Farrah swung her legs over the side of the bed and walked over to Blake until they stood mere inches apart. She placed a hand on his arm, afraid to embrace him fully but unable to stop herself from giving him this basic act of comfort. “It’s not pathetic. It’s human. Maybe your dad is proud of you and just doesn’t know how to express it.”
“It’s a few words. Shoul
d be simple enough.”
“Sometimes the simplest words are the hardest to stay.”
A small smile touched Blake’s lips. A real one this time. “You always saw the best in people. Even the ones that are broken.”
The hairs on Farrah’s skin prickled. Something hung in the air between them, so thick and heavy she tasted its tangy sweetness on her tongue.
The truth was, everyone was broken. People weren’t shells, hard and glossy like the statues you found in museums. They were messy mosaics, compromised of glittering pieces of love and jagged shards of heartbreak. The lucky ones found someone whose broken edges fit perfectly with theirs, like pieces in a jigsaw puzzle. Two imperfects, holding each other up in the storm. And it would feel so safe, so right that they’d get addicted to the illusion of completeness, forgetting that one wrong move could throw them out of sync, and the other’s jaggedness would slice them so deep they’d bleed from the inside out.
“It’s better to go through life wearing rose-colored glasses than searching for demons.”
A boom of thunder rattled the windows, swallowing Farrah’s words, but Blake appeared to have heard them perfectly.
“Classic Farrah.” His fingers grazed her cheek, a featherlight touch followed by the blossoming of goosebumps on her skin and pooling of moisture between her legs.
Blake’s gaze dropped to where her nipples puckered painfully against her shirt, and the indifferent, robotic Blake from earlier that day disappeared. In its place stood raw, wicked lust, the kind that had zero compunction about ripping your clothes off, bending you over, and fucking you until you shattered into a thousand pieces of ecstasy.

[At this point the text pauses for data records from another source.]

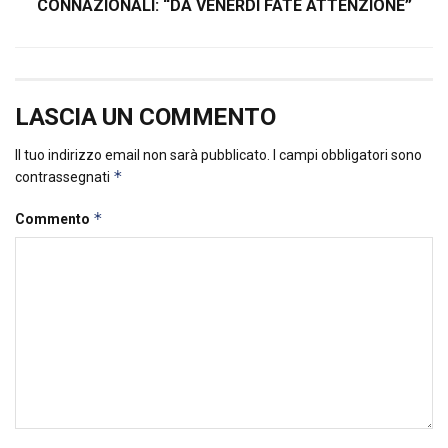
CONNAZIONALI: “DA VENERDÌ FATE ATTENZIONE”
LASCIA UN COMMENTO
Il tuo indirizzo email non sarà pubblicato.
I campi obbligatori sono
*
contrassegnati
*
Commento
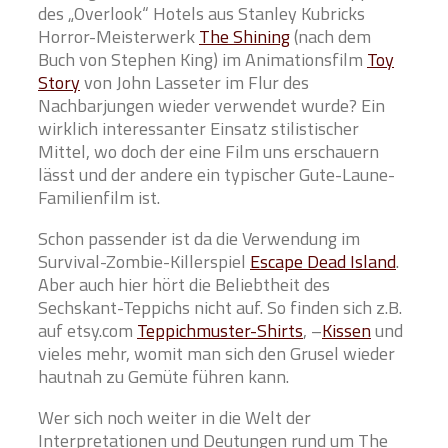
des „Overlook“ Hotels aus Stanley Kubricks
Horror-Meisterwerk
The Shining
(nach dem
Buch von Stephen King) im Animationsfilm
Toy
Story
von John Lasseter im Flur des
Nachbarjungen wieder verwendet wurde? Ein
wirklich interessanter Einsatz stilistischer
Mittel, wo doch der eine Film uns erschauern
lässt und der andere ein typischer Gute-Laune-
Familienfilm ist.
Schon passender ist da die Verwendung im
Survival-Zombie-Killerspiel
Escape Dead Island
.
Aber auch hier hört die Beliebtheit des
Sechskant-Teppichs nicht auf. So finden sich z.B.
auf etsy.com
Teppichmuster-Shirts
, –
Kissen
und
vieles mehr, womit man sich den Grusel wieder
hautnah zu Gemüte führen kann.
Wer sich noch weiter in die Welt der
Interpretationen und Deutungen rund um The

Farrah bit back a whimper.
Blake’s sweatpants did as good a job of hiding his arousal as her shirt did hers—which was to say, not at all. She could see his erection through the gray fabric, long and thick and hard. Her core throbbed in response, aching to be filled, and Farrah realized, with all the certainty in the world, that she needed to see this through.
All this time, she’d resisted what she wanted, afraid one concession would lead to another, and another, until they toppled like dominoes and created a path back to where she didn’t want Blake to go. But here was the thing about resistance: the harder you try to pull away, the harder the object you’re resisting sucks you in. It was a clash of wills, and the person who was willing to forfeit a battle was often the one who won the war.
Farrah took a tiny step toward Blake, then another, until her nipples brushed his bare chest.
Blake flinched, his jaw tight, his eyes dark. She could see his pulse beating in the hollow of his throat. She wanted to press her mouth to it, to confirm whether it beat in time with hers and if his blood ran as hot as the fire scorching her veins.
He dragged in a shaky breath. His fingertips brushed her hips, and just when she thought he was going to kiss her, he broke away with a growl.
“I’m taking a shower.”
The bathroom door slammed behind him and splintered the spell.
Farrah collapsed against the dresser, panting and woozy from unfulfilled desire and confusion. It wasn’t true, what she said earlier about wearing rose-colored glasses. She saw, very clearly, in black and white, what was in front of her.
Blake Ryan was her missing puzzle piece, her broken other half. He was her drug, her addiction, her downfall, and if she wanted to survive, she needed to get him out of her system—even if it meant compromising her heart.